(Extracted records)
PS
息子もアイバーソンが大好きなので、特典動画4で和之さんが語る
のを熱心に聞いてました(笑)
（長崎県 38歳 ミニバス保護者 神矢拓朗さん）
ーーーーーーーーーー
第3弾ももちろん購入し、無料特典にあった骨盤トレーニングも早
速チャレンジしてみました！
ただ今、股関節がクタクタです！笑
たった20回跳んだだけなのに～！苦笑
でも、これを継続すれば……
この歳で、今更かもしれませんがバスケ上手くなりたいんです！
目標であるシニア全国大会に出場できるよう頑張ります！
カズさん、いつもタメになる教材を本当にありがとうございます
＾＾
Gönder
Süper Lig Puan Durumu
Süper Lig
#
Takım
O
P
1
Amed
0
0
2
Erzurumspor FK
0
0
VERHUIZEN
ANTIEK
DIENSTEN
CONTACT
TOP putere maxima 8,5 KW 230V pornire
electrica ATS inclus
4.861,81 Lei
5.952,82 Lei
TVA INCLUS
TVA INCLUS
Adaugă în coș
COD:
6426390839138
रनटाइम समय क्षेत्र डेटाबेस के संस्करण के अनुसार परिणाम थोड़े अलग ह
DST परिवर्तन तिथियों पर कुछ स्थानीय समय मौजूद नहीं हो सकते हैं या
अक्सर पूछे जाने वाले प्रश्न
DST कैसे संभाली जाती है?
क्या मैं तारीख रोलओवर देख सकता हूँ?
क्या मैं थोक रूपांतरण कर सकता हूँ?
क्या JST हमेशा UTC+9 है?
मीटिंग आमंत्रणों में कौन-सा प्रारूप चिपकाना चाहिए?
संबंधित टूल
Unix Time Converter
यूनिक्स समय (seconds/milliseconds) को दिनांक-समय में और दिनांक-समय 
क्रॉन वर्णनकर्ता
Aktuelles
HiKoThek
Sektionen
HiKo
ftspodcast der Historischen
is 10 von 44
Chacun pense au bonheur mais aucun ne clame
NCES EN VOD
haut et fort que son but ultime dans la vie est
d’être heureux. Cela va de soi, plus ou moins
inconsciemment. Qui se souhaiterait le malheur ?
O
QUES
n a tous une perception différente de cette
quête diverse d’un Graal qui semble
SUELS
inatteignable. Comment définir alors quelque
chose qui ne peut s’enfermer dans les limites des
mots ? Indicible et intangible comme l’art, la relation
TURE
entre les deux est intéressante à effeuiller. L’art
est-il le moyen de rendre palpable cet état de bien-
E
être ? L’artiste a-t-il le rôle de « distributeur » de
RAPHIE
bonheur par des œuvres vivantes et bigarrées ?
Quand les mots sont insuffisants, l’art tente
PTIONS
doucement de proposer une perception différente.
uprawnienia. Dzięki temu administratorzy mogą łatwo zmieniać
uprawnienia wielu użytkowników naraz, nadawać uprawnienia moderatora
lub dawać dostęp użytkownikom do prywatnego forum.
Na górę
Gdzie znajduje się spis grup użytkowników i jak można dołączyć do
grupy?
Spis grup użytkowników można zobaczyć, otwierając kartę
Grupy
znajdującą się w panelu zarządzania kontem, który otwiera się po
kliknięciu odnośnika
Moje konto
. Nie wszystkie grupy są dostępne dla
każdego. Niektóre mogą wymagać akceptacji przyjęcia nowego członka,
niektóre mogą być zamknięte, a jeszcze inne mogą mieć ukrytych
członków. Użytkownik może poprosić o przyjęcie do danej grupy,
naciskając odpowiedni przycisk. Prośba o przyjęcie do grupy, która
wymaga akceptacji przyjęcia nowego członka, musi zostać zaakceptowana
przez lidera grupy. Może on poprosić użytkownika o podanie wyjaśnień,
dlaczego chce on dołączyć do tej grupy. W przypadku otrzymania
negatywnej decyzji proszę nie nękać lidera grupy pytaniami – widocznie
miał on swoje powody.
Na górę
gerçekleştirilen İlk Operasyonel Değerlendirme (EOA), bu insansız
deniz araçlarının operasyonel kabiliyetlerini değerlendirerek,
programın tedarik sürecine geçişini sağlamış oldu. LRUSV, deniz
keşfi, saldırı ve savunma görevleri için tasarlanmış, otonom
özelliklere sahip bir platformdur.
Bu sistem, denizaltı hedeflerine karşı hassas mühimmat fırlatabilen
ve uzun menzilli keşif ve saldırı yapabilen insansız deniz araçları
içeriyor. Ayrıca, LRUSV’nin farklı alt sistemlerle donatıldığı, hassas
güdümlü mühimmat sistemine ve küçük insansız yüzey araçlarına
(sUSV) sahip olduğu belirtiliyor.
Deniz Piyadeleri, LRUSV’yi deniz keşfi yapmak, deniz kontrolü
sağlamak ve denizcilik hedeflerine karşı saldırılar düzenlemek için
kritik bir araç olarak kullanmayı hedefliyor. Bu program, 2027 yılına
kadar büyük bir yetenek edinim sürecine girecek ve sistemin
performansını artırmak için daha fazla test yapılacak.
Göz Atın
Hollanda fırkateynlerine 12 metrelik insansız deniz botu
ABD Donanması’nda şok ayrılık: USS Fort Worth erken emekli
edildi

* **Task description**:
Begin with the line containing "Hollanda fırkateynlerine 12" and retype it and each line after it through the end of the records, keeping them exact and including nothing more.

* **Response**:
Hollanda fırkateynlerine 12 metrelik insansız deniz botu
ABD Donanması’nda şok ayrılık: USS Fort Worth erken emekli
edildi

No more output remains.